The new equilibrium total pressure will be  increased to one-half to initial total pressure.

Explanation:

From the information given :

The equation of the reaction can be represented as;

$2SO_{2(g)}+O_{2(g)} \to2SO_{3(g)}$

From above equation:

2 moles of sulphur dioxide reacts with 1 mole of oxygen  (i.e 2 moles +1 mole  =3 moles ) to give 2 moles of sulphur trioxide

So; suppose the volume of this system is compressed to one-half its initial volume and then equilibrium is reestablished.

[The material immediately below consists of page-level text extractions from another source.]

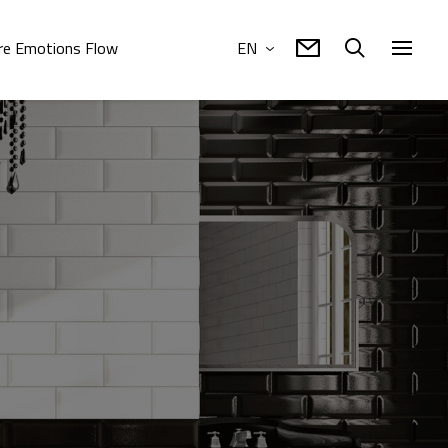
e Emotions Flow
EN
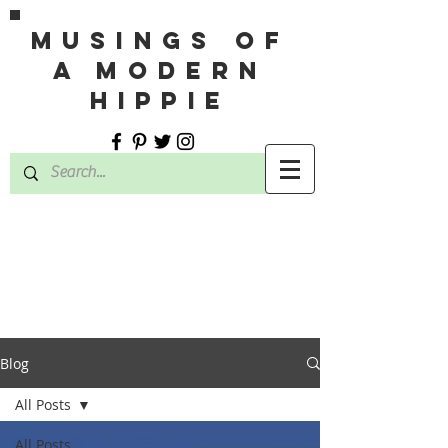
MUSINGS OF
A MODERN
HIPPIE
Blog
All Posts
All Posts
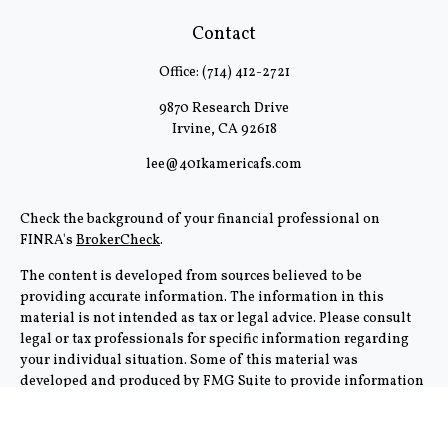
Contact
Office:
(714) 412-2721
9870 Research Drive
Irvine,
CA
92618
lee@401kamericafs.com
Check the background of your financial professional on
FINRA's
BrokerCheck
.
The content is developed from sources believed to be
providing accurate information. The information in this
material is not intended as tax or legal advice. Please consult
legal or tax professionals for specific information regarding
your individual situation. Some of this material was
developed and produced by FMG Suite to provide information
on a topic that may be of interest. FMG Suite is not affiliated
with the named representative, broker - dealer, state - or SEC -
registered investment advisory firm. The opinions expressed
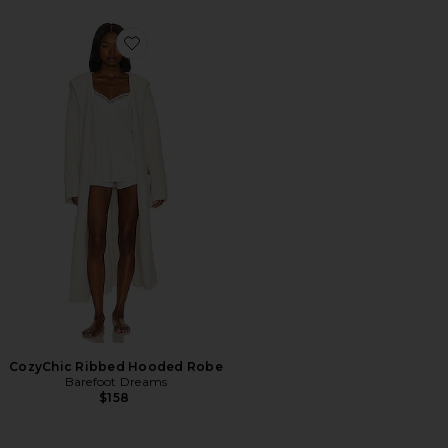
Favorite CozyChic Ribbed Hooded Robe
CozyChic Ribbed Hooded Robe
Barefoot Dreams
$158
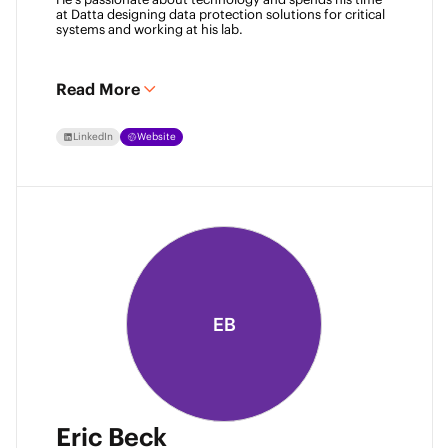
at Datta designing data protection solutions for critical 
systems and working at his lab. 
Read More
LinkedIn
Website
EB
Eric Beck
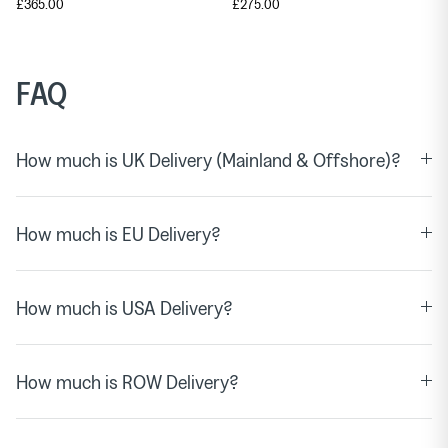
£365.00
£275.00
FAQ
How much is UK Delivery (Mainland & Offshore)?
How much is EU Delivery?
How much is USA Delivery?
How much is ROW Delivery?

So if this process takes place ; the equilibrium will definitely shift to the side with fewer moles , thus the equilibrium will shift to the right. As such; there is increase in pressure.

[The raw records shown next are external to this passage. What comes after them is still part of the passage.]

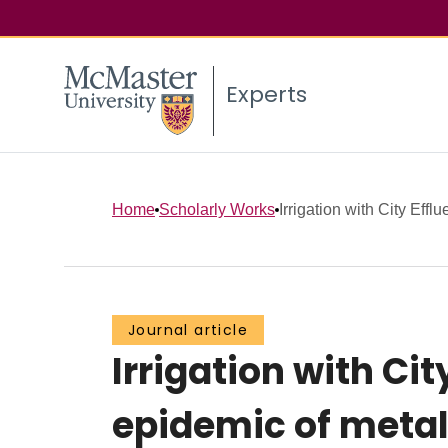
Experts
Home
Scholarly Works
Irrigation with City Effl
Journal article
Irrigation with Ci
epidemic of metal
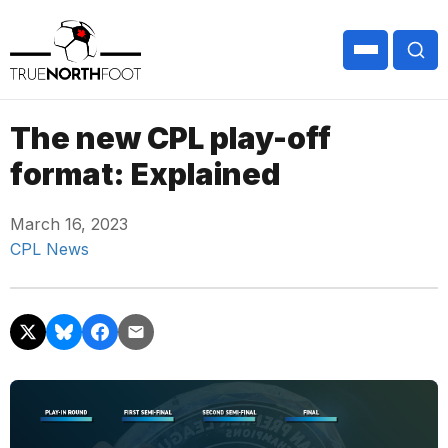
The new CPL play-off
format: Explained
March 16, 2023
CPL News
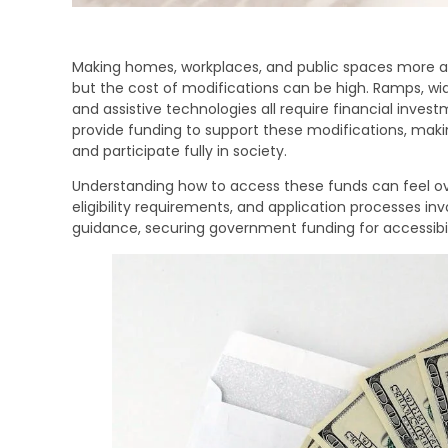
Making homes, workplaces, and public spaces more acces
but the cost of modifications can be high. Ramps, wid
and assistive technologies all require financial inv
provide funding to support these modifications, making
and participate fully in society.
Understanding how to access these funds can feel ove
eligibility requirements, and application processes in
guidance, securing government funding for accessibi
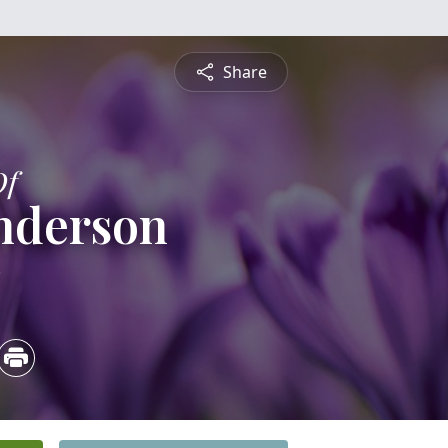
Share
Of
nderson
3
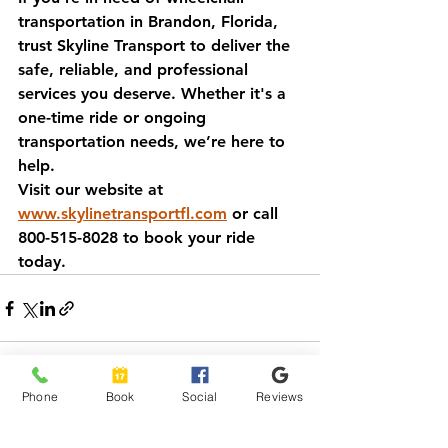
transportation in Brandon, Florida, 
trust Skyline Transport to deliver the 
safe, reliable, and professional 
services you deserve. Whether it's a 
one-time ride or ongoing 
transportation needs, we’re here to 
help.
Visit our website at 
www.skylinetransportfl.com
 or call 
800-515-8028 to book your ride 
today.
Phone
Book
Social
Reviews
See All
Recent Posts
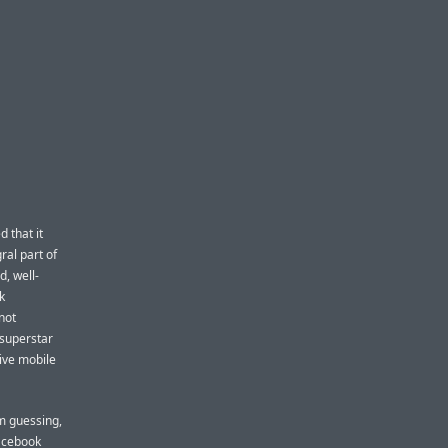
 that it
ral part of
d, well-
k
not
 superstar
ive mobile
’m guessing,
Facebook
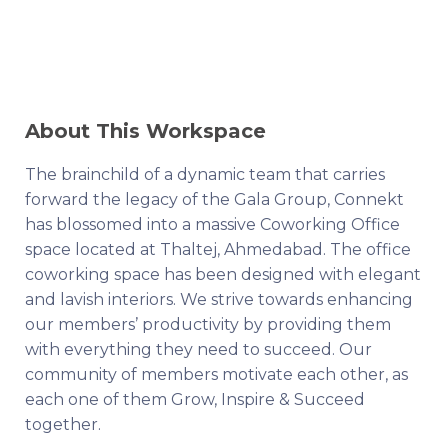
About This Workspace
The brainchild of a dynamic team that carries
forward the legacy of the Gala Group, Connekt
has blossomed into a massive Coworking Office
space located at Thaltej, Ahmedabad. The office
coworking space has been designed with elegant
and lavish interiors. We strive towards enhancing
our members’ productivity by providing them
with everything they need to succeed. Our
community of members motivate each other, as
each one of them Grow, Inspire & Succeed
together.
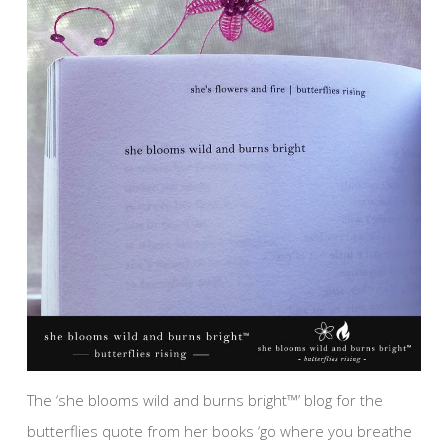
The ‘she blooms wild and burns bright™’ blog for the
butterflies quote from her books ‘go where you breathe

Let the total pressure at the initial equilibrium be $P_1$

and the total pressure at the final equilibrium be $P_2$

According to Boyle's Law; Boyle's Law states that the pressure of a fixed mass of gas is inversely proportional to the volume, provided the temperature remains constant.

Thus;

P ∝  1/V

P = K/V

PV = K

where K = constant

So;

PV = constant

Hence;

$P_1V_1 = P_2V_2$

From the foregoing; since the volume is decreased to one- half to initial Volume; then ,

$V_2 = \dfrac{V_1}{\dfrac{3}{2}} ----- (1)$

also;

Thus ;

$P_1V_1 = P_2( \dfrac{V_1}{\frac{3}{2}})$

$P_1V_1 = P_2 * 2 \dfrac{V_1}{3}$

$3 P_1 V_1 = 2 P_2 V_1$

Dividing both sides by $V_1$

$3P_1 = 2P_2$

$P_2 =P_1 \dfrac{3}{2} ----- (2)$

From ;

$P_1V_1 = P_2V_2$

$P_2 V_2 = P_1 * \dfrac{3}{2}* \dfrac{V_1}{\frac{3}{2}}$

$P_2 V_2 = P_1 * \dfrac{3}{2}* \dfrac{2 }{3}}*V_1$

$P_2 V_2 = P_1 V_1$

Thus; The new equilibrium total pressure will be  increased to one-half to initial total pressure.